Durch Pfützen patschende Kinder brauchen nämlich keine Mütter und Väter, die immer nur besorgt die "schöne, neue Hose" im Auge behalten und sich dann auch noch vor toten Regenwürmern fürchten.
Unser Lesetipp
Mal eben einen Blick drauf werfen? Das genügt Kindern nicht, um Neues zu entdecken. Sie sind mit Leib und Seele dabei, vor allem in der Natur, vor allem im Umgang mit Lebendigem. Und das ist gut so, denn die Natur ist ein wunderbarer Lern- und Lebensort – nicht nur für Kinder.
88 tolle Ideen hat Veronika Straaß in ihrem Buch "Mit Kindern die Natur entdecken: 88 Spiel-Ideen für alle Jahreszeiten" (BLV Buchverlag) zusammengefasst. In jedem der vier Kapitel sind alle vier Jahreszeiten berücksichtigt, finden sich Vorschläge für Jungen und Mädchen vom Kindergartenalter bis zu 12 Jahren. Mit allen Sinnen heißt der erste Schwerpunkt. Dazu gehört der "blinde Osterhase", der im Frühling mit verbundenen Augen eine Schnur entlang tastet und bei jedem Knoten ein Osterei erfühlen darf.
Im zweiten Kapitel geht es darum, in die Haut anderer Lebewesen zu schlüpfen: Bei der Heuschreckenhochzeit im Sommer etwa suchen die Kinder einander nur mit Hilfe der Ohren und erfahren außerdem, wie das Zirpen entsteht.
Im dritten Kapitel, dem "grünen Baumarkt", erforschen Trapper im Herbstwald das schlammige Archiv für Tierspuren, während beim Schwerpunkt Beobachten und Experimentieren im Winter ein Gefrierschrank Marke Eigenbau mit selbst gemachtem Schokoladeneis entsteht – physikalisches Wissen inklusive.

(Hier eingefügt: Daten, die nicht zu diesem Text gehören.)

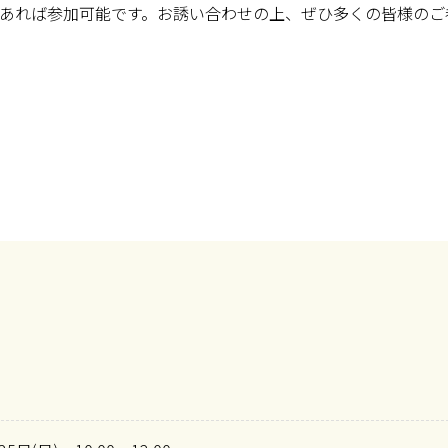
あれば参加可能です。お誘い合わせの上、ぜひ多くの皆様のご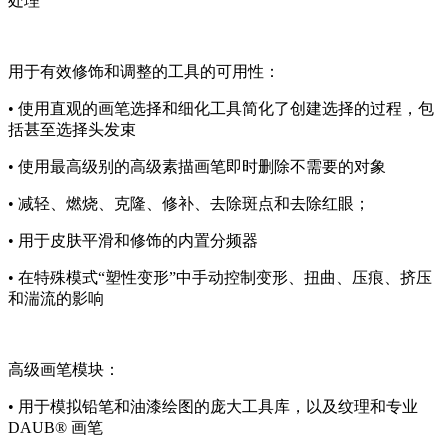
处理
用于有效修饰和调整的工具的可用性：
• 使用直观的画笔选择和细化工具简化了创建选择的过程，包
括甚至选择头发束
• 使用最高级别的高级素描画笔即时删除不需要的对象
• 减轻、燃烧、克隆、修补、去除斑点和去除红眼；
• 用于皮肤平滑和修饰的内置分频器
• 在特殊模式“塑性变形”中手动控制变形、扭曲、压痕、挤压
和湍流的影响
高级画笔模块：
• 用于模拟铅笔和油漆绘图的庞大工具库，以及纹理和专业
DAUB® 画笔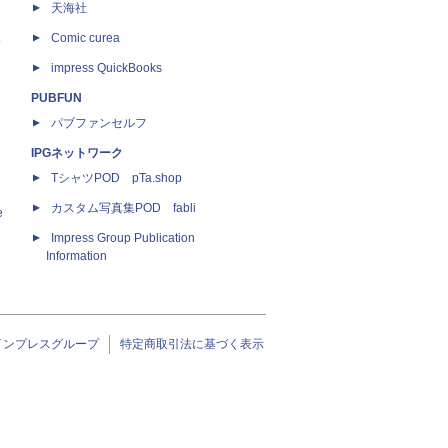
天海社
ス
Comic curea
impress QuickBooks
PUBFUN
パブファンセルフ
IPGネットワーク
TシャツPOD pTa.shop
カスタム写真集POD fabli
e
Impress Group Publication
Information
インプレスグループ
特定商取引法に基づく表示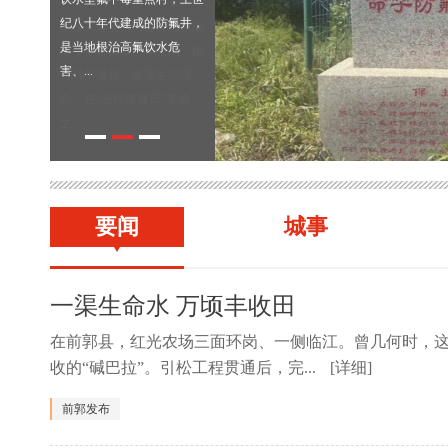
纪八十年代建成的防氟井，
是当地根治高氟饮水危
害、...
要闻
城事
一渠生命水 万顷丰收田
在前郭县，红光农场三面环岗、一侧临江。曾几何时，
收的“碱巴拉”。引松工程贯通后，完...
[详细]
前郭发布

Jede Anregung ist mit Altersangabe, Materialbedarf, Mindestzahl der Kinder und Schwierigkeitsgrad versehen. Schöne Fotos und der persönlich und locker geschriebene Text machen Lust, gleich loszuziehen. Schließlich hat die Autorin – Biologin und Fachjournalistin – alles mit Kindern selbst ausprobiert. Mit Kindern die Natur entdecken motiviert nicht nur, es überzeugt auch: davon, dass Kinder in der Natur zum einen selbstbewusst, vielseitig und aufgeschlossen werden, zum anderen Verständnis entwickeln und lernen, den Lebensraum der Tiere und Pflanzen zu schützen.